On 2025-05-15 3:25 p.m., Sean Christopherson wrote:
On Thu, May 15, 2025, Kan Liang wrote:
On 2025-05-14 7:19 p.m., Sean Christopherson wrote:
This naming is confusing on purpose? Pick either guest/host and stick with it.
+1. I also think the inner perf_host_{enter,exit}() helpers are superflous. These flows
After a bit of hacking, and with a few spoilers, this is what I ended up with (not anywhere near fully tested). I like following KVM's kvm_xxx_{load,put}() nomenclature to tie everything together, so I went with "guest" instead of "host" even though the majority of work being down is to shedule out/in host context.
/* When loading a guest's mediated PMU, schedule out all exclude_guest events. */ void perf_load_guest_context(unsigned long data) { struct perf_cpu_context *cpuctx = this_cpu_ptr(&perf_cpu_context);
lockdep_assert_irqs_disabled();
perf_ctx_lock(cpuctx, cpuctx->task_ctx);
if (WARN_ON_ONCE(__this_cpu_read(guest_ctx_loaded))) goto unlock;
perf_ctx_disable(&cpuctx->ctx, EVENT_GUEST); ctx_sched_out(&cpuctx->ctx, NULL, EVENT_GUEST); perf_ctx_enable(&cpuctx->ctx, EVENT_GUEST); if (cpuctx->task_ctx) { perf_ctx_disable(cpuctx->task_ctx, EVENT_GUEST); task_ctx_sched_out(cpuctx->task_ctx, NULL, EVENT_GUEST); perf_ctx_enable(cpuctx->task_ctx, EVENT_GUEST); }
arch_perf_load_guest_context(data);
__this_cpu_write(guest_ctx_loaded, true);
unlock: perf_ctx_unlock(cpuctx, cpuctx->task_ctx); } EXPORT_SYMBOL_GPL(perf_load_guest_context);
void perf_put_guest_context(void) { struct perf_cpu_context *cpuctx = this_cpu_ptr(&perf_cpu_context);
lockdep_assert_irqs_disabled();
perf_ctx_lock(cpuctx, cpuctx->task_ctx);
if (WARN_ON_ONCE(!__this_cpu_read(guest_ctx_loaded))) goto unlock;
arch_perf_put_guest_context();
It will set the guest_ctx_loaded to false.
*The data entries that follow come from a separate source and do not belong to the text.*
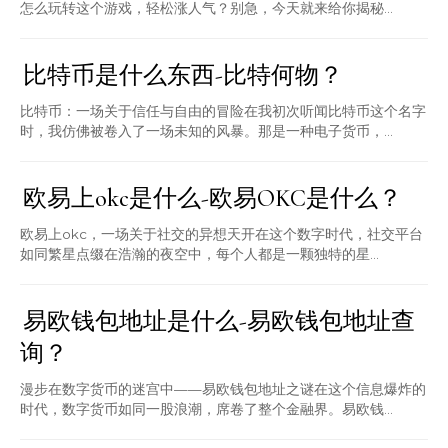
怎么玩转这个游戏，轻松涨人气？别急，今天就来给你揭秘...
比特币是什么东西-比特何物？
比特币：一场关于信任与自由的冒险在我初次听闻比特币这个名字
时，我仿佛被卷入了一场未知的风暴。那是一种电子货币，...
欧易上okc是什么-欧易OKC是什么？
欧易上okc，一场关于社交的异想天开在这个数字时代，社交平台
如同繁星点缀在浩瀚的夜空中，每个人都是一颗独特的星...
易欧钱包地址是什么-易欧钱包地址查
询？
漫步在数字货币的迷宫中——易欧钱包地址之谜在这个信息爆炸的
时代，数字货币如同一股浪潮，席卷了整个金融界。易欧钱...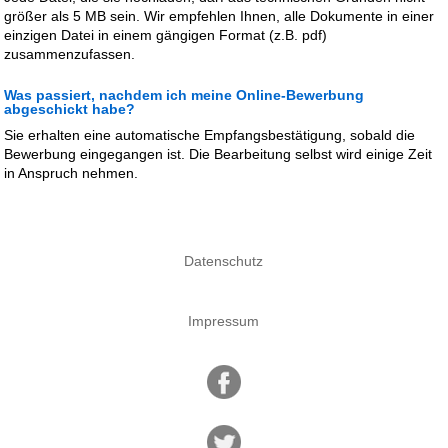
größer als 5 MB sein. Wir empfehlen Ihnen, alle Dokumente in einer
einzigen Datei in einem gängigen Format (z.B. pdf)
zusammenzufassen.
Was passiert, nachdem ich meine Online-Bewerbung
abgeschickt habe?
Sie erhalten eine automatische Empfangsbestätigung, sobald die
Bewerbung eingegangen ist. Die Bearbeitung selbst wird einige Zeit
in Anspruch nehmen.
Datenschutz
Impressum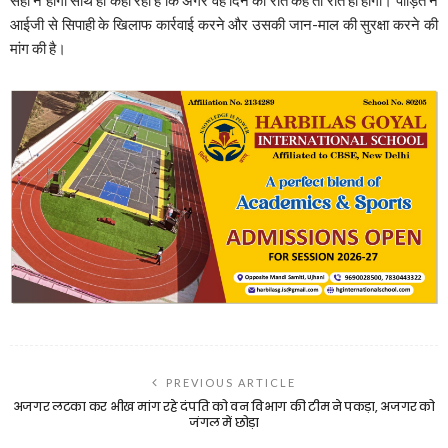
आईजी से सिपाही के खिलाफ कार्रवाई करने और उसकी जान-माल की सुरक्षा करने की
मांग की है।
PREVIOUS ARTICLE
अजगर लटका कर भीख मांग रहे दंपति को वन विभाग की टीम ने पकड़ा, अजगर को
जंगल में छोड़ा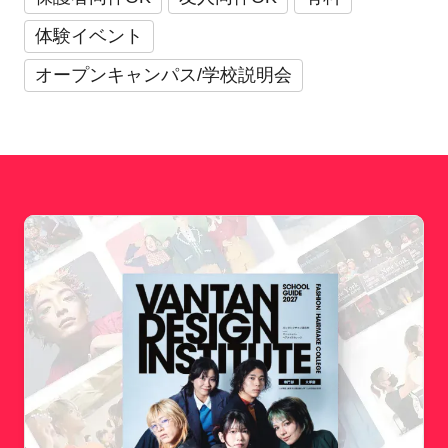
体験イベント
オープンキャンパス/学校説明会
The update_context_time() invoked in the perf_event_sched_in() will not get a chance to update the guest time.
The guest_ctx_loaded in arch/x86/events/core.c is a different variable, it just happens to have the same name.
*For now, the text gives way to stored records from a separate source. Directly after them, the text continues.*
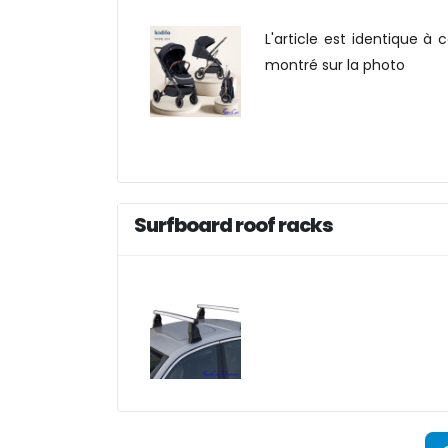
L'article est identique à c
montré sur la photo
Surfboard roof racks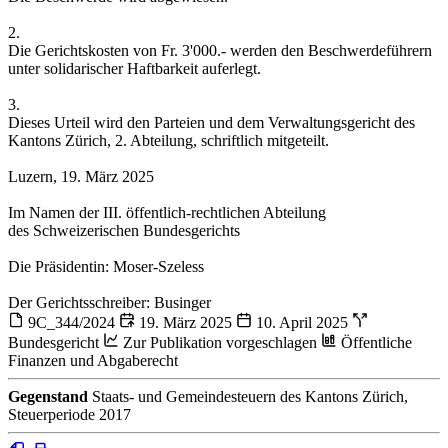
2.
Die Gerichtskosten von Fr. 3'000.- werden den Beschwerdeführern
unter solidarischer Haftbarkeit auferlegt.
3.
Dieses Urteil wird den Parteien und dem Verwaltungsgericht des
Kantons Zürich, 2. Abteilung, schriftlich mitgeteilt.
Luzern, 19. März 2025
Im Namen der III. öffentlich-rechtlichen Abteilung
des Schweizerischen Bundesgerichts
Die Präsidentin: Moser-Szeless
Der Gerichtsschreiber: Businger
9C_344/2024
19. März 2025
10. April 2025
Bundesgericht
Zur Publikation vorgeschlagen
Öffentliche
Finanzen und Abgaberecht
Gegenstand
Staats- und Gemeindesteuern des Kantons Zürich,
Steuerperiode 2017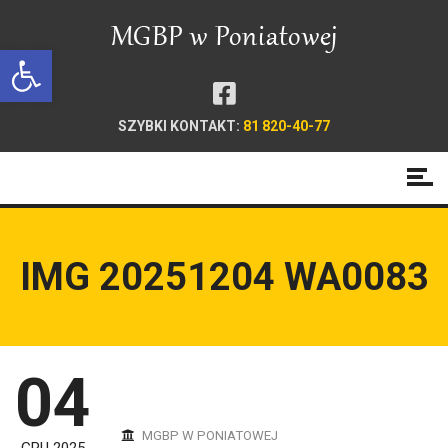
Open toolbar
SZYBKI KONTAKT:
81 820-40-77
IMG 20251204 WA0083
04
MGBP W PONIATOWEJ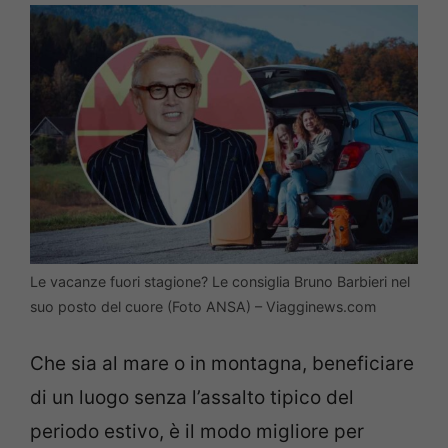
Le vacanze fuori stagione? Le consiglia Bruno Barbieri nel
suo posto del cuore (Foto ANSA) – Viagginews.com
Che sia al mare o in montagna, beneficiare
di un luogo senza l’assalto tipico del
periodo estivo, è il modo migliore per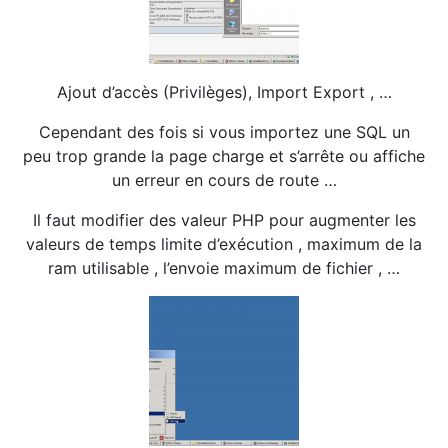
Ajout d’accès (Privilèges), Import Export , …
Cependant des fois si vous importez une SQL un
peu trop grande la page charge et s’arrête ou affiche
un erreur en cours de route …
Il faut modifier des valeur PHP pour augmenter les
valeurs de temps limite d’exécution , maximum de la
ram utilisable , l’envoie maximum de fichier , …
Ah, I thought it was the same variable. Then there should be no issue with the guest time.
But the same variable name may bring confusions. Maybe add a x86_pmu/x86 prefix to the variable in x86 code.
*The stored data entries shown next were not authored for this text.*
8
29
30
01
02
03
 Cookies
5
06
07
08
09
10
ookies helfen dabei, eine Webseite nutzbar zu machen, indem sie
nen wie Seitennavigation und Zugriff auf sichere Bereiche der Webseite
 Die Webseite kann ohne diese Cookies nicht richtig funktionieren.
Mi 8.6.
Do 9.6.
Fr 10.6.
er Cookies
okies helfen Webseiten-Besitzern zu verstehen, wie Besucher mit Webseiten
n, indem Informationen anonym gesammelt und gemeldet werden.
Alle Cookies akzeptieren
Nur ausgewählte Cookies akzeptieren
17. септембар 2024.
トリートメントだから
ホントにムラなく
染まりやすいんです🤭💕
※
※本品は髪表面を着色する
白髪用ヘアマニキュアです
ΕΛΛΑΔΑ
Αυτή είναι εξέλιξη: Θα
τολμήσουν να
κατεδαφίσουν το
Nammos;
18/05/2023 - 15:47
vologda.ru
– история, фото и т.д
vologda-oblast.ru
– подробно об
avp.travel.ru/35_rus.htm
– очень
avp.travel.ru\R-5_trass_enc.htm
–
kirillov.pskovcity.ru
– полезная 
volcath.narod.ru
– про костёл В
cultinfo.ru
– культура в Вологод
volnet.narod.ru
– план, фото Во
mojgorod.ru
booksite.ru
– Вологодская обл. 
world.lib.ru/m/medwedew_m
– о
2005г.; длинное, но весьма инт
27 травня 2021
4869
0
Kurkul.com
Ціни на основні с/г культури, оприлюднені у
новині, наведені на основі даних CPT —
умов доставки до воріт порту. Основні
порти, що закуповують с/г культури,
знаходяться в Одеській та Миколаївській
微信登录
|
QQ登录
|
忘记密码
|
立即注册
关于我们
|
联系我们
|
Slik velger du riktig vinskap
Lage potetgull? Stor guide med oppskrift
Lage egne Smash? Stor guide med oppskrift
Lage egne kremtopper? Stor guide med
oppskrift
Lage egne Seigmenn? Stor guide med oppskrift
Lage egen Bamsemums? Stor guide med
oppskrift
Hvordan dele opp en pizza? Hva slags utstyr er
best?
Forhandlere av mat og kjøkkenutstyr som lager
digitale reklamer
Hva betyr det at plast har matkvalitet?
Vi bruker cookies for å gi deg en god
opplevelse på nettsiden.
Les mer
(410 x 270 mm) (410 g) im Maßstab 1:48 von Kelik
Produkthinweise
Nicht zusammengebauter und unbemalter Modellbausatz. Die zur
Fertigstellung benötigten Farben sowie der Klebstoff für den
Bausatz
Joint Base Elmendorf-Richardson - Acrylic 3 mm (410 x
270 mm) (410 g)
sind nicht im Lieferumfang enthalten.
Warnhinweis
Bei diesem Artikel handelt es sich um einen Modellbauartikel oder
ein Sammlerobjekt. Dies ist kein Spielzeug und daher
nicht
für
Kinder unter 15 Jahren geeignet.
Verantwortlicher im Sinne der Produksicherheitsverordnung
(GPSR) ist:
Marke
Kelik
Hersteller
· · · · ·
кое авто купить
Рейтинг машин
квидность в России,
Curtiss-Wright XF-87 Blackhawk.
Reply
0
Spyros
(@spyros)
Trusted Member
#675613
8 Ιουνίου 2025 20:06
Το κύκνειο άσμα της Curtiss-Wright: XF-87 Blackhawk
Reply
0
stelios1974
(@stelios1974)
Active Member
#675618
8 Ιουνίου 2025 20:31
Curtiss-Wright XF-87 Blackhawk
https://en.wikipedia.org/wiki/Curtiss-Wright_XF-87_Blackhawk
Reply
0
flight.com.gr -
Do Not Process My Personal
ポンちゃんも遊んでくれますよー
It's completely gross, but exposing guest_ctx_loaded outside of kernel/events/core.c didn't seem like a great alternative. If we wanted to use a single variable, then the writes in arch_perf_{load,put}_guest_context() can simply go away.
Either two variables or a single variable is fine with me, as long as they can be easily distinguished.
But I think we should put arch_perf_{load,put}_guest_context() and guest_ctx_loaded between the perf_ctx_disable/enable() pair. Perf should only update the state when PMU is completely disabled. It matches the way the rest of the perf code does. It could also avoid some potential issues, e.g., the state is not updated completely, but the counter has already been fired.
Thanks, Kan